Proudhon: il mutualismo anarchico

ANDREA BERNABALE

PROUDHON: IL MUTUALISMO ANARCHICO

« L’anarchia è ordine »

(P. J. Proudhon, “Confessioni di un rivoluzionario”)

Riconosciuto come padre dell’anarchismo moderno, teoria che promuove l’abolizione dello Stato in quanto organizzazione coercitiva, il filosofo e sociologo francese Pierre Joseph Proudhon, nel 1840, diede alle stampe la sua prima opera di impegno politico intitolata “Cos’è la proprietà?”. Nel rispondere alla domanda che si autopone, Proudhon arriva a concludere che la proprietà privata è un “furto” e la sua istituzionalizzazione permette, nella società capitalista, lo sfruttamento delle masse di lavoratori a vantaggio di una minoranza.

Tuttavia, Proudhon non critica solo il capitalismo e la proprietà privata ma pone al cospetto della sua critica anche l’ideologia comunista. Se il capitalismo consente l’aberrante divisione della società in due classi (la dominante e la dominata), il comunismo delega ogni potere all’istituzione centrale, ovvero lo Stato, che diviene onnipervasivo nella società e pianifica l’economia negando, allo stesso tempo, ogni tipo di libertà all’individuo. La negazione delle libertà individuali entra inevitabilmente in collisione con la visione anarchica di Proudhon, la cui essenza è proprio la libertà individuale.

Dopo aver criticato tanto il sistema capitalista quanto quello comunista, Proudhon individua nella teoria anarchica mutualista la soluzione all’organizzazione politica e sociale dei cittadini.
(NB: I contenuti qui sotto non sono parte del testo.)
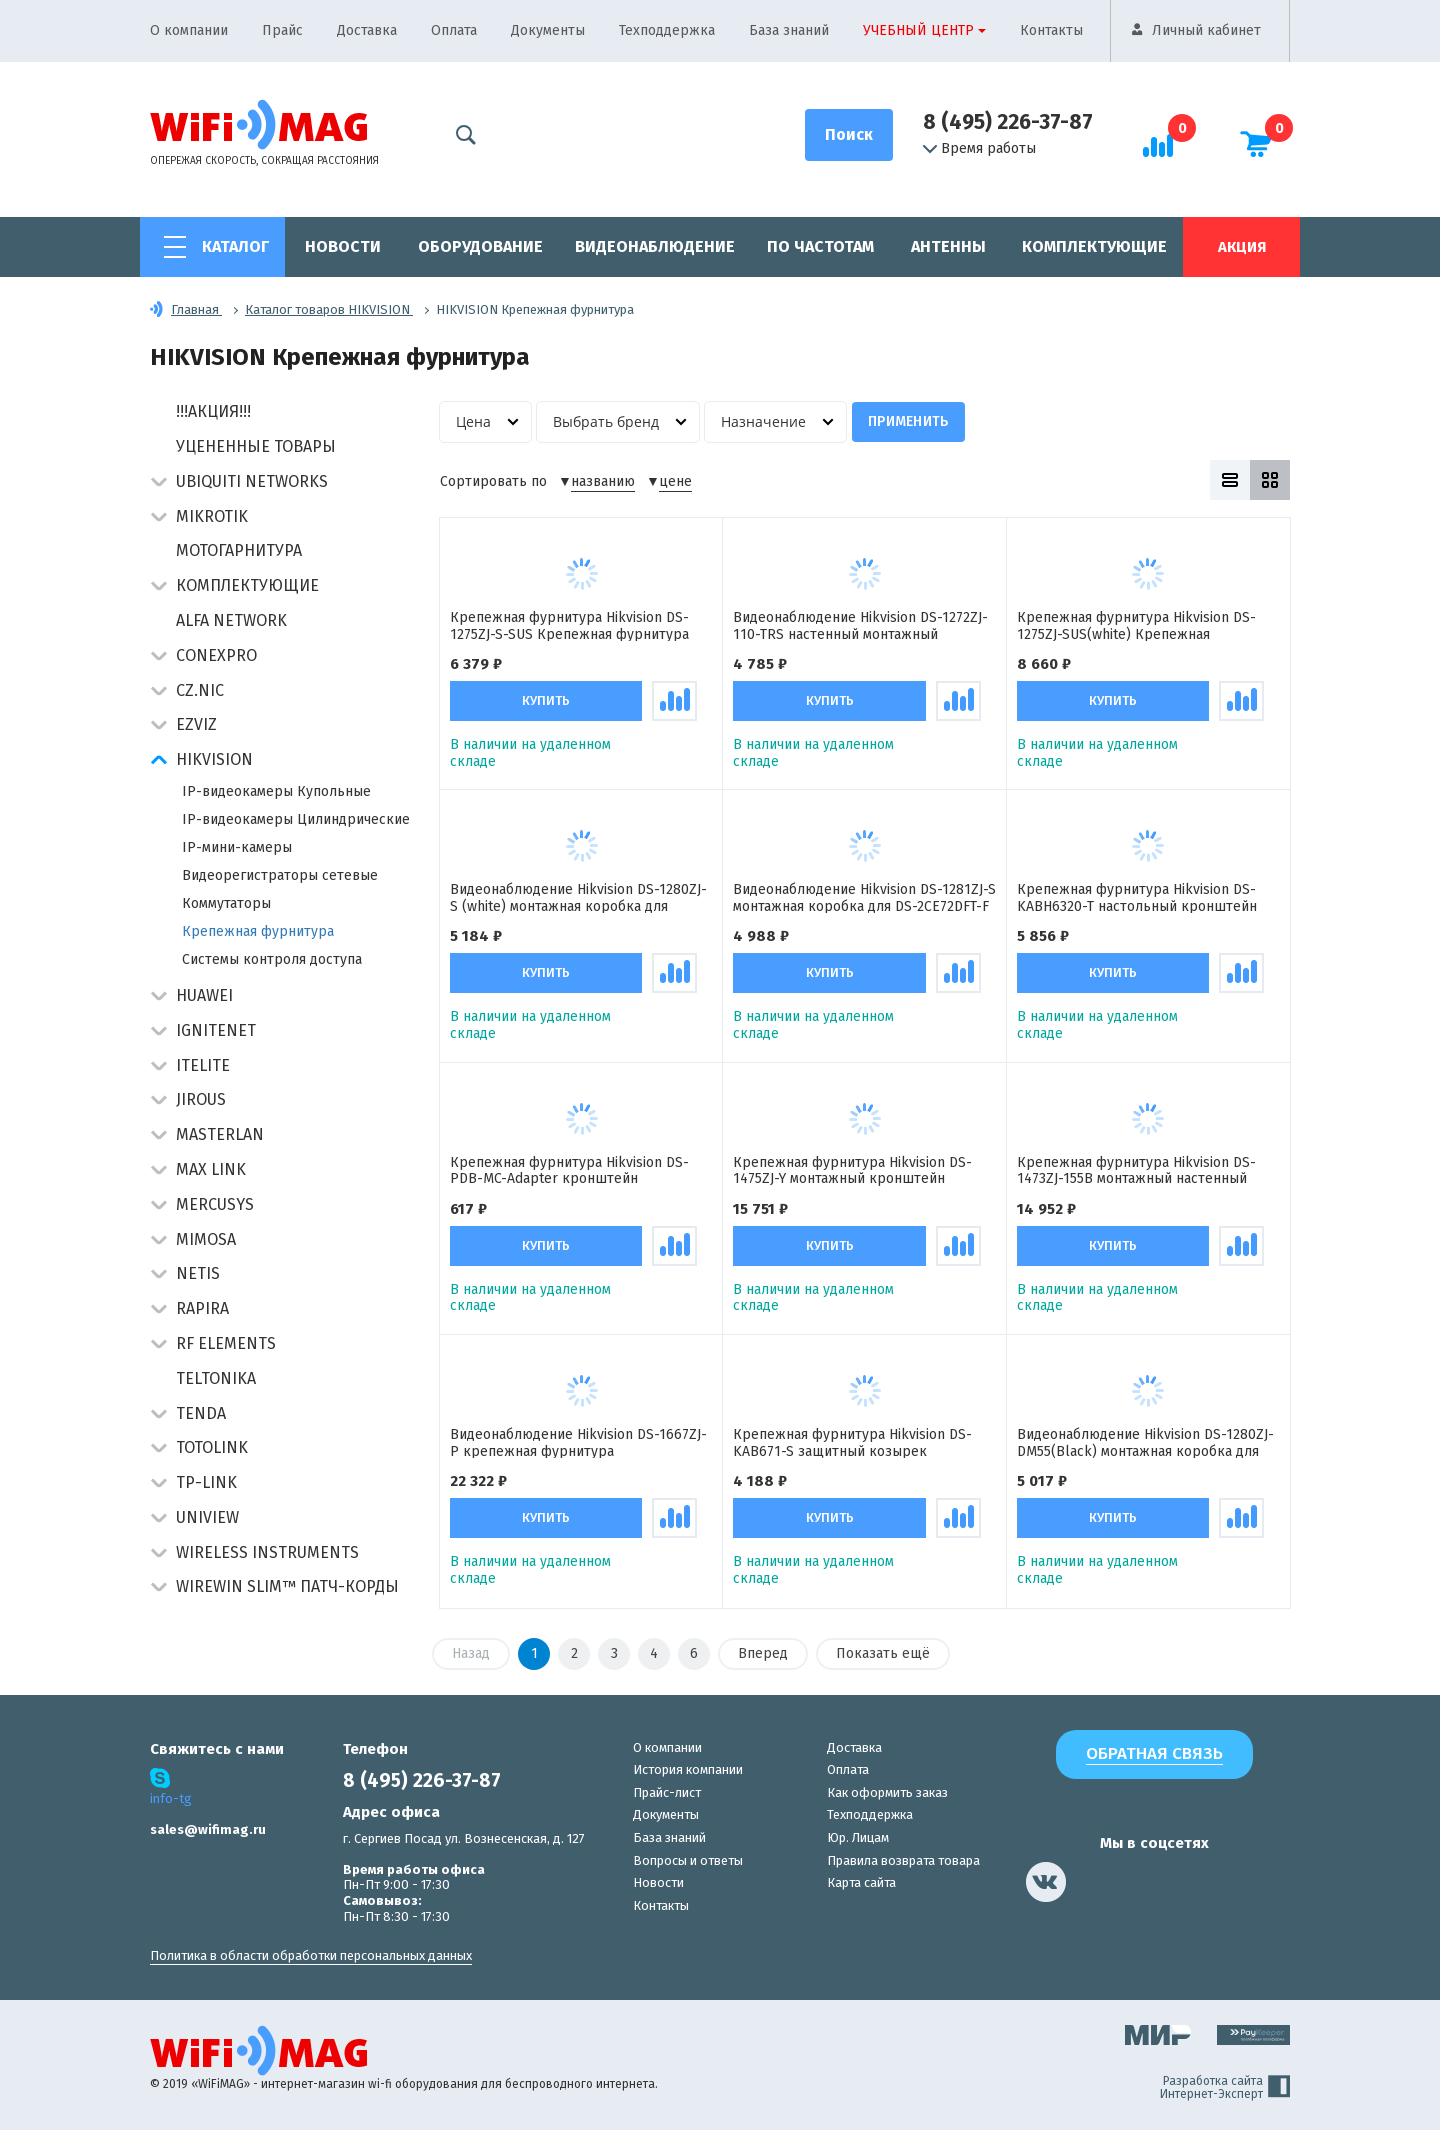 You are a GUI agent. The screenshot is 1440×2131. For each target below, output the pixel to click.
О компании (189, 30)
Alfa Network (231, 620)
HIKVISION (214, 759)
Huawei (204, 995)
Tale teoria si fonda su un modello federalista in cui il potere è fortemente decentrato tra varie comunità di cittadini, basato su un “sistema di contratti” piuttosto che un sistema in cui tutti sono sottoposti alla legge dello Stato e delle sue istituzioni. Lo Stato cessa di esistere, la società si organizza dal “basso” piuttosto che “dall’alto” e il contratto sociale, anzichè essere realizzato tra i cittadini e lo Stato, si realizza tra i cittadini stessi. Tale sistema comporta che la società e gli individui siano dotati di sufficiente moralità e siano guidati dall’idea di bene “comune” piuttosto che di bene “individuale”.
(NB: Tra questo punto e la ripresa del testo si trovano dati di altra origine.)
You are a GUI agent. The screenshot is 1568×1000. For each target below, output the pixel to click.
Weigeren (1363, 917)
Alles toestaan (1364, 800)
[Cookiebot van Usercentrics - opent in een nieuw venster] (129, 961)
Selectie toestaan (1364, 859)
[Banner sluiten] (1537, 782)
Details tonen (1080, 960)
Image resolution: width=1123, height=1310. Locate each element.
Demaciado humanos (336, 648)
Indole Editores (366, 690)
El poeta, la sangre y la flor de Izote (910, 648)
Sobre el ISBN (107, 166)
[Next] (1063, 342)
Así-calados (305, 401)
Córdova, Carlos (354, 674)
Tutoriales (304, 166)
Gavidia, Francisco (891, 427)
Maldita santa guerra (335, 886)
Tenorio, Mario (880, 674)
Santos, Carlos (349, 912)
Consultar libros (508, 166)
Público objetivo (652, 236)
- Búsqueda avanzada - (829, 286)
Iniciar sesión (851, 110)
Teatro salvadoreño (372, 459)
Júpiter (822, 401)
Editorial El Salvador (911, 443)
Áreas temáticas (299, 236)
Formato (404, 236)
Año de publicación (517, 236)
Dal momento che la proprietà è considerata un “furto”, fonte di sfruttamento del lavoratore e i redditi ai quali non è sotteso direttamente il lavoro (reddito da capitale, ad esempio interessi, affitti ecc.) sono riconosciuti come fonti di disuguaglianza, la proprietà nella società anarco-mutualista viene intesa come “possesso-fruizione”. Ovvero, ognuno ha ciò che produce e l’unica fonte di legittimità della proprietà è il lavoro. Ognuno è proprietario di ciò che lui stesso ha prodotto.

In tale ottica, l’anarco-mutualismo di Proudhon si contraddistingue in una società senza Stato, individualista e, in ambito economico, si colloca come terza via tra il collettivismo comunista e la proprietà privata capitalista promuovendo, invece, il “possesso” dei mezzi di produzione da parte dell’individuo.